By Charles Mgbolu
Information Security Consulting firm, Global Info Swift (GIS) has partnered Security Technology Group STG in a bid to strengthen information security controls of financial institutions in the country.
This is against the backdrop of the mandate from the Central Bank of Nigeria to all banks to get their information security management systems certified by 2015,.
According to Mr. Afolabi Oke, Executive Director, GIS “In the wake of cashless society, we have to start embracing technology which comes with a lot of risks, these security certification procedures ensures that we protect the information access within our financial institutions. It means we have to standardise to international practices.”

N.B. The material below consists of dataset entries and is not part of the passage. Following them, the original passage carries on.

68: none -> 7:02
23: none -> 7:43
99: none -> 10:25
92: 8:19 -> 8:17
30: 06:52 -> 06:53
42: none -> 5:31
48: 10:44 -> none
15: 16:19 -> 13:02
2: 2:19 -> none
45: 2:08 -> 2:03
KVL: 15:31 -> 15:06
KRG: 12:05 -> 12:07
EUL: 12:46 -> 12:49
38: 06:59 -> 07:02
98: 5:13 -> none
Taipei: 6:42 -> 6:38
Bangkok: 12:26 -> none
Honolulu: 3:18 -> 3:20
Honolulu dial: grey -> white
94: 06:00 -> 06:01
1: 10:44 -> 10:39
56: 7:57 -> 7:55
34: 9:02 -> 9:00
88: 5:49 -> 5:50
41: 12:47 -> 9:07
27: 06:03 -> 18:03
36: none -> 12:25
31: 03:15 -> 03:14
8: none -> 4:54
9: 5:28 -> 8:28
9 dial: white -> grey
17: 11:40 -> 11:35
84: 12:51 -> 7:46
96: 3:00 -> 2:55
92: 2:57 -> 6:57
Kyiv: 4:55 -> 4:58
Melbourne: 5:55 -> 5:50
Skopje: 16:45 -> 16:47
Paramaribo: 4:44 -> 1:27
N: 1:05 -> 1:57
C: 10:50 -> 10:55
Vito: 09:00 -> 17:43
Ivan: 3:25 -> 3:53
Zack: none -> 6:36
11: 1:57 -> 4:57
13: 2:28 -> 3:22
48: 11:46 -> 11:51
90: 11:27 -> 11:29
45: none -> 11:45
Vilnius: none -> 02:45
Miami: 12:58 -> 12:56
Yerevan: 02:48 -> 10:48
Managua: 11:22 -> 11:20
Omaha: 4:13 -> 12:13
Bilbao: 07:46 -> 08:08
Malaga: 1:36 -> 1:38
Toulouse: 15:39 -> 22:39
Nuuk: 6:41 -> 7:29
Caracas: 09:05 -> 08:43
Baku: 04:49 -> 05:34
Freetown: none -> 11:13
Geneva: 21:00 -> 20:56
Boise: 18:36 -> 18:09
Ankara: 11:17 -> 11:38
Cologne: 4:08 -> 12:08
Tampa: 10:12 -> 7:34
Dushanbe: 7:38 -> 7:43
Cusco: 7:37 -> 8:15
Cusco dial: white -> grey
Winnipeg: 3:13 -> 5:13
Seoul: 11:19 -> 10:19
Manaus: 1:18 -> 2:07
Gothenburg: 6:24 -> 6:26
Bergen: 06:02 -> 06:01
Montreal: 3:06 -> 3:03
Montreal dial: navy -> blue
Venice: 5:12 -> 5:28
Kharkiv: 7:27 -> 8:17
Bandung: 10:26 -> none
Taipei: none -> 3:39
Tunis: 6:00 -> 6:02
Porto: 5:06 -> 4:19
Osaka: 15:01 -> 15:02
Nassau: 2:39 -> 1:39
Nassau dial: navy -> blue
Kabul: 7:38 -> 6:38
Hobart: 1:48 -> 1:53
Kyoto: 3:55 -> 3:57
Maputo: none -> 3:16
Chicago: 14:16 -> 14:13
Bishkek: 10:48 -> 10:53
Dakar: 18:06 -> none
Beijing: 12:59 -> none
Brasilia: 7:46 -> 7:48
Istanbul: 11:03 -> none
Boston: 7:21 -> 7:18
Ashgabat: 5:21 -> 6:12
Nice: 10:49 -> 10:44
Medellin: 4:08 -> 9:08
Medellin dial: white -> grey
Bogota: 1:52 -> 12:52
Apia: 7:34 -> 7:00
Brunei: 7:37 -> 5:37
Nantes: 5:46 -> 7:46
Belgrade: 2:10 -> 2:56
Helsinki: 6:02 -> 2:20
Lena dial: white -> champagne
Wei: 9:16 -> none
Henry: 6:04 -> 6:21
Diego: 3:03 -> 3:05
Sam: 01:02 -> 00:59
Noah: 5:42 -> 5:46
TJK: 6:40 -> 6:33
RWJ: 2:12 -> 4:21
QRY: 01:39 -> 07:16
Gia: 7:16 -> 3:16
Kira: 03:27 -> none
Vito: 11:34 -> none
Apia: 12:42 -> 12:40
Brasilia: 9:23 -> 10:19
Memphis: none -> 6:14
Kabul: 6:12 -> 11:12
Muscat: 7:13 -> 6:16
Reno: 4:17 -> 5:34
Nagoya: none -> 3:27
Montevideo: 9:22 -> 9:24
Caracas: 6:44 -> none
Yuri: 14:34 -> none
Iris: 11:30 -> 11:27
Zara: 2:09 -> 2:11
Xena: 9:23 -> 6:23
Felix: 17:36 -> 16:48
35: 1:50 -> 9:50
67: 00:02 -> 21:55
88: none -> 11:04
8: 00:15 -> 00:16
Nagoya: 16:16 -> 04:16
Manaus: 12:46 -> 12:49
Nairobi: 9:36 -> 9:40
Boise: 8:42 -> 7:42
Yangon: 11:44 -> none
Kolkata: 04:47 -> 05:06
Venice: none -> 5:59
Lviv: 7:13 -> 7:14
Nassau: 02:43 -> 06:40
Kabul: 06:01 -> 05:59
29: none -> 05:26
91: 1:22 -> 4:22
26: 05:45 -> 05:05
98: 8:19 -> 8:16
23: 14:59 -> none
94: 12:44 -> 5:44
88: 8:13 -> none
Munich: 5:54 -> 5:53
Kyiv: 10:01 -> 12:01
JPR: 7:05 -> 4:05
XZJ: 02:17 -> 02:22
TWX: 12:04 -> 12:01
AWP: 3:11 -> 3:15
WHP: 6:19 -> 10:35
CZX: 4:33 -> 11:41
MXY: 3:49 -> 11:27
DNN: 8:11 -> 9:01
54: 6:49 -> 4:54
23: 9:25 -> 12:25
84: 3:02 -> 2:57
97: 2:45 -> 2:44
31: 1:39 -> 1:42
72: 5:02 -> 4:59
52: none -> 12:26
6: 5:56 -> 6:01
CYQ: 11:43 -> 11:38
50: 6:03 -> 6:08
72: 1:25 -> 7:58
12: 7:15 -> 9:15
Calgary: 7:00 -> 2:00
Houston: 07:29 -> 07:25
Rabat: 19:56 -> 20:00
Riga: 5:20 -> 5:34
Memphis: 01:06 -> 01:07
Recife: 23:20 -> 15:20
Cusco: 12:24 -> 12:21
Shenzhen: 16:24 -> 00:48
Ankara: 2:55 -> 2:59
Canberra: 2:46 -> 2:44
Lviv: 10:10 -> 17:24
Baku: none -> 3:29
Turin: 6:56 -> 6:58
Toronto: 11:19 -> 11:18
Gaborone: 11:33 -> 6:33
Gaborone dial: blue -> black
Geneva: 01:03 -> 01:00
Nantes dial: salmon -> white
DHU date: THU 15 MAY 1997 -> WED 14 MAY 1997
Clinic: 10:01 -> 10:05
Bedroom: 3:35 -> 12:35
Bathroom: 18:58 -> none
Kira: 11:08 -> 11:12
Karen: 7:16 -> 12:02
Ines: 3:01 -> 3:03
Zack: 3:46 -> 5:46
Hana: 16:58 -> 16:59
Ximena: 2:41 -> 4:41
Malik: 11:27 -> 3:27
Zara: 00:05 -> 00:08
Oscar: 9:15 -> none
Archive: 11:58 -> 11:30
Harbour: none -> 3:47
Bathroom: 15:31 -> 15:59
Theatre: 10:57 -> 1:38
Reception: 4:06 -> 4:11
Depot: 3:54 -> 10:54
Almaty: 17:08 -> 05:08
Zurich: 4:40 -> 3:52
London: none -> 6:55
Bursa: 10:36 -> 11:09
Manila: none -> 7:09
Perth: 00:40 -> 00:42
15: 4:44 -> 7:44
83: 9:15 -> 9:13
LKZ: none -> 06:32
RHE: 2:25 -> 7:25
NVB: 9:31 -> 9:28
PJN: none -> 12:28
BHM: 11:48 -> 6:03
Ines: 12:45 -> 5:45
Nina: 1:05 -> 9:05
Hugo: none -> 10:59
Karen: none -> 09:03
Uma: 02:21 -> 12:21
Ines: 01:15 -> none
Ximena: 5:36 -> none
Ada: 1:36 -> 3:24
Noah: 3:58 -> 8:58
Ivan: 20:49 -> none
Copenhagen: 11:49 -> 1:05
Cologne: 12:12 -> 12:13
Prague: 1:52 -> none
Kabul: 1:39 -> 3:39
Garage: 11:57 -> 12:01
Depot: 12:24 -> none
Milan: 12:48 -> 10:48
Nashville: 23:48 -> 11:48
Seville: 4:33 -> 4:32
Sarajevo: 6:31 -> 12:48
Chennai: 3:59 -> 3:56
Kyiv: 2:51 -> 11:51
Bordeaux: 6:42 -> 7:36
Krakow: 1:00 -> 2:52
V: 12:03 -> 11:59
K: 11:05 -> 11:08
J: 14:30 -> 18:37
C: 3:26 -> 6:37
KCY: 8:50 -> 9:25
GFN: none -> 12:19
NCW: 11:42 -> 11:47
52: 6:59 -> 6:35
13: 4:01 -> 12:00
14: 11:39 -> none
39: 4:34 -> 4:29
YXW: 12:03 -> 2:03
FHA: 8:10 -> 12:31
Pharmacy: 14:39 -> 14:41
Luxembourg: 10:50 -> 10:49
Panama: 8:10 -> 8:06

Mr. Oke explained that when the entire financial sector complies, it makes it very difficult for hackers. “One of the requirements of ISO, is you must do what we call a variability assessment test, where you test your system and determine how to mitigate the risks that you have identified , with the test you know how strong your website is particularly with banks”
Mr Daniel Britz, CEO Security Technology Group explained that the certifications aim for sector leaders “If we want to get everybody to comply we cannot start at the bottom. If we make the big organisations comply with these standards, they will in turn force their vendors or agents to comply too to standards. It trickles down from there.”
“There must be no weak link in the sector,” says Mr Oke. “It is important that they all certify. The first line of defence is external, institutions must have access control, you must be able to ensure only authorised personnel ply within your operating systems. Many years ago, 419 used to be the talk of the day but now, gradually, you don’t hear about it again because people are becoming much more aware of how they can protect their information.
Because of this awareness a lot of organisation have been able to strengthen their internal processes . That is why the Central Bank insisted on getting certified as a regulator.